When a line in the entries contains the word "forward", copy that line in full.

◆ **Data listing**:
↓
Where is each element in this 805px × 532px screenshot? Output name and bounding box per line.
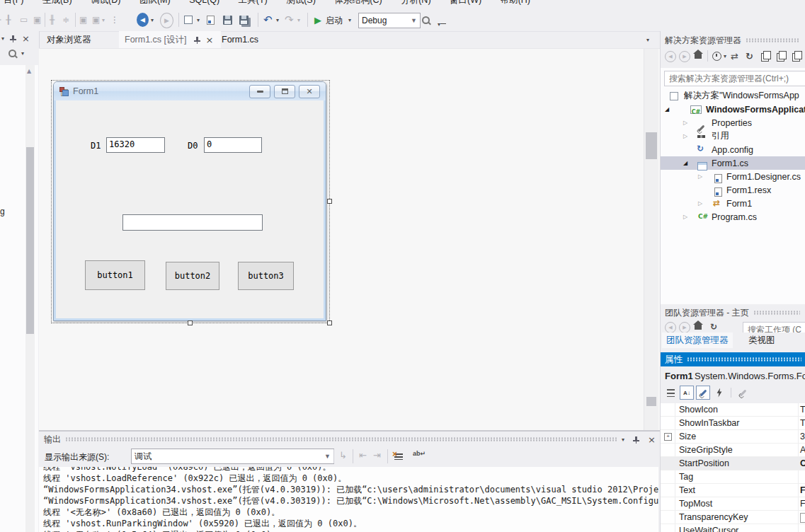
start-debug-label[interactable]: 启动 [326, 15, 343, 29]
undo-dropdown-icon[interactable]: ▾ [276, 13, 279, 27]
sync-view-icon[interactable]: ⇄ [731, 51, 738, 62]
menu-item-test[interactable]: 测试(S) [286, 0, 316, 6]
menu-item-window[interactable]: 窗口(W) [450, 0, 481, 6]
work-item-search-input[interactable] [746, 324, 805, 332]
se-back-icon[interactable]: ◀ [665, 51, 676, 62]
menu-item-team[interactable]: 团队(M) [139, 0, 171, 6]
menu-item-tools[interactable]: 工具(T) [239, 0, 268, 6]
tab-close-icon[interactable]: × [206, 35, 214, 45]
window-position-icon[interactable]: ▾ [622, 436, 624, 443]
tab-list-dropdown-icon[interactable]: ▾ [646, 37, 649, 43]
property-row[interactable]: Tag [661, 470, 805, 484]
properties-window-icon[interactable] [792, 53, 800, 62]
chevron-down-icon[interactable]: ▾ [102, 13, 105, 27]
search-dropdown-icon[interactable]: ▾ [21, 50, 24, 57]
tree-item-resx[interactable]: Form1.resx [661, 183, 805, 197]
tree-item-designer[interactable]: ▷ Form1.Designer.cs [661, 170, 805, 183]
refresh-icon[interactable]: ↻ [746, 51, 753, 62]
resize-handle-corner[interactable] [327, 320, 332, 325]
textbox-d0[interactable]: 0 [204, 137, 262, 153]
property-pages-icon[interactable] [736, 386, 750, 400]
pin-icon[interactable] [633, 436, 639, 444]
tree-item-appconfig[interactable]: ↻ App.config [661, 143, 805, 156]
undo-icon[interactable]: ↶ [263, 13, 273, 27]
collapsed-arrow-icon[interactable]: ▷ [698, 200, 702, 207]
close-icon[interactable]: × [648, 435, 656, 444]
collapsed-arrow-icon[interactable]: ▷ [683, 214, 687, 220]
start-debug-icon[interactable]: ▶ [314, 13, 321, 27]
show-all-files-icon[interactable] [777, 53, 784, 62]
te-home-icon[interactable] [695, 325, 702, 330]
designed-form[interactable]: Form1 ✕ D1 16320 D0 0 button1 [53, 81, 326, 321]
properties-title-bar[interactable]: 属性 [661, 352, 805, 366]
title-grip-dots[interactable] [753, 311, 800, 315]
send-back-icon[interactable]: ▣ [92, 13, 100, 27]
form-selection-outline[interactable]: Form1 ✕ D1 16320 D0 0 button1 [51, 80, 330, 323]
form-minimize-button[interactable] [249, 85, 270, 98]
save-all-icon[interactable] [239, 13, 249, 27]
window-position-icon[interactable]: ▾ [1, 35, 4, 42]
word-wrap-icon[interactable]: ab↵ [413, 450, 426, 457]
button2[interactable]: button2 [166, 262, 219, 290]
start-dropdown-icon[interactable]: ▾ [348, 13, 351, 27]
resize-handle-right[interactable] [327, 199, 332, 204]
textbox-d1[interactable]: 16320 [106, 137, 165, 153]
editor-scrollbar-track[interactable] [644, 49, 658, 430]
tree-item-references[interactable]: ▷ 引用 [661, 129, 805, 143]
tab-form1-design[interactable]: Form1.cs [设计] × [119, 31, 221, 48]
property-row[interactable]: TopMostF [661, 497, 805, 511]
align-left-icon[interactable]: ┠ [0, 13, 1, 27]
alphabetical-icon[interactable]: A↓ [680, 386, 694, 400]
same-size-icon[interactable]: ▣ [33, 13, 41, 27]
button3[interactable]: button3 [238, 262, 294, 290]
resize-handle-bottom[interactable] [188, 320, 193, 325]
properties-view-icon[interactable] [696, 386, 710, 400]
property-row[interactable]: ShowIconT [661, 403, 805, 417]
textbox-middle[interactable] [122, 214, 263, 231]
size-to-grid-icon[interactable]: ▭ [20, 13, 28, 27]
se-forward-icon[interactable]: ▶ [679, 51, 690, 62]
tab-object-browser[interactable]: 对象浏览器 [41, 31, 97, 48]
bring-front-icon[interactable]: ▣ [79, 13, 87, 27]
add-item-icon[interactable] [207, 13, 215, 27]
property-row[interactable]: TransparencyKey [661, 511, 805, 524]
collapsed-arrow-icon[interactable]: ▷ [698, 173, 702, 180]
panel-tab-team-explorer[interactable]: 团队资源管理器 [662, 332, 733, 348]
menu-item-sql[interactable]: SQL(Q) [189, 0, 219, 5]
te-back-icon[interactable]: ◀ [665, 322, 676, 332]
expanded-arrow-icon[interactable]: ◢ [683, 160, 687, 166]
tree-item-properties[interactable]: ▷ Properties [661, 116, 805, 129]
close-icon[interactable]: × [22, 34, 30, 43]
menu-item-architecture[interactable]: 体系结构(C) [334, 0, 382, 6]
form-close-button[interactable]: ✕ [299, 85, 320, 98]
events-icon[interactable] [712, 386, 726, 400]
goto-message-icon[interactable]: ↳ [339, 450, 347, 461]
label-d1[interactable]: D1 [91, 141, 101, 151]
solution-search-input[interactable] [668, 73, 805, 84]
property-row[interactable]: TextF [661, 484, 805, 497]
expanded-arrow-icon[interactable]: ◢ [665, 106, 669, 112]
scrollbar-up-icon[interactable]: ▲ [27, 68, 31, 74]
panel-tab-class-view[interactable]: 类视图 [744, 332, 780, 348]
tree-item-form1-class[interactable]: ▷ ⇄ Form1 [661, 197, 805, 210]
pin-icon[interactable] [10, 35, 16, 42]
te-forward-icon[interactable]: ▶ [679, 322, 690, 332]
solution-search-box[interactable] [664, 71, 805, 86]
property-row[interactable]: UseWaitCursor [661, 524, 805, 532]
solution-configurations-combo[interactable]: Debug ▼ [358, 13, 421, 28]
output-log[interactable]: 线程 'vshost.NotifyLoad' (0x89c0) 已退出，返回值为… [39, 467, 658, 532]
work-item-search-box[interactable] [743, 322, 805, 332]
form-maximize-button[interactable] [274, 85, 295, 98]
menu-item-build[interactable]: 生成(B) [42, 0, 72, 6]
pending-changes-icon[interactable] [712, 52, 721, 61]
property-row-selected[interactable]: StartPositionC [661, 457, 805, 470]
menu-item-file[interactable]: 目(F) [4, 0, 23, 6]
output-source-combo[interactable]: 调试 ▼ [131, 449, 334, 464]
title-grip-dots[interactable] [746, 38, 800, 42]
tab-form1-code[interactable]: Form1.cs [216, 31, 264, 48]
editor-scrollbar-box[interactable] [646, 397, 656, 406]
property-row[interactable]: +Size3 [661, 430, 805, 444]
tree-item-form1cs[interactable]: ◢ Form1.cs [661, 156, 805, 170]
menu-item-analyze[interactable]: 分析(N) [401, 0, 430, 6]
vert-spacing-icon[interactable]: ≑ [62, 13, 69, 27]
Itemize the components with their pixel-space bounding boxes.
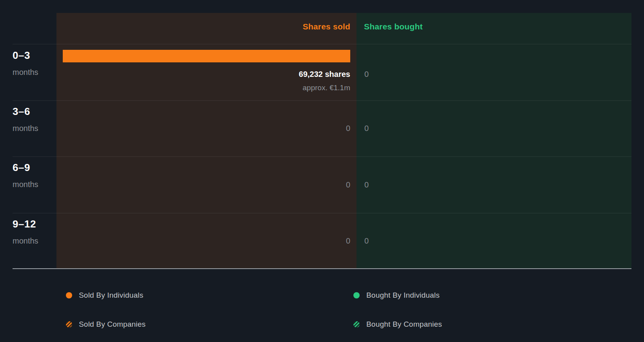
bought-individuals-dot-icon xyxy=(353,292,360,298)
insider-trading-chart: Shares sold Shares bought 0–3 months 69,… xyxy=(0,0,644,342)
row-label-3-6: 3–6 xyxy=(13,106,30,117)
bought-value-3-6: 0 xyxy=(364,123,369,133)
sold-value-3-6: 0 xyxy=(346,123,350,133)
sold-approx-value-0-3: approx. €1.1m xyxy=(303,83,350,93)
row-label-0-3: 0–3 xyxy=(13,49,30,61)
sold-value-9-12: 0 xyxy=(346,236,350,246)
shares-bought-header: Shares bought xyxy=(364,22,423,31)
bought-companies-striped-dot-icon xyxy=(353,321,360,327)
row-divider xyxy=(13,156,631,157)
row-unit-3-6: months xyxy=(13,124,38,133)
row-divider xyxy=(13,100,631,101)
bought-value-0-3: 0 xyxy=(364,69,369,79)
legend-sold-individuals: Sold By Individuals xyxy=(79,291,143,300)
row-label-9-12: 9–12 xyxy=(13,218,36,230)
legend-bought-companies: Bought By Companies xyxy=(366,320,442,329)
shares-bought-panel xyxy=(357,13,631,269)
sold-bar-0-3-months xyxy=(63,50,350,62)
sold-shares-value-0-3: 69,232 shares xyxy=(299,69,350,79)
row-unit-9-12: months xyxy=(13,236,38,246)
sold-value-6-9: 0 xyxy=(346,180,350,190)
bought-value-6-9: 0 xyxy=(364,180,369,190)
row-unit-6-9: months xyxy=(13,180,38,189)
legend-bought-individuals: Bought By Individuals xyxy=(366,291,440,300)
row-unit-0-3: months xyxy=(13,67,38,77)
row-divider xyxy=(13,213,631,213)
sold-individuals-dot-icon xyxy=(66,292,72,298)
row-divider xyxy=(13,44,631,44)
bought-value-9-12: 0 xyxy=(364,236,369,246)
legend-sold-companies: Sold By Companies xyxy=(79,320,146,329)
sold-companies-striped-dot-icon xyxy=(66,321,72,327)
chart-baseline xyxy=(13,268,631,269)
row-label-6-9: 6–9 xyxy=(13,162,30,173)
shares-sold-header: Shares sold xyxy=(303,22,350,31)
↑
◆ **Answer box**:
se-forward-icon[interactable]: ▶ [679, 51, 690, 62]
te-forward-icon[interactable]: ▶ [679, 322, 690, 332]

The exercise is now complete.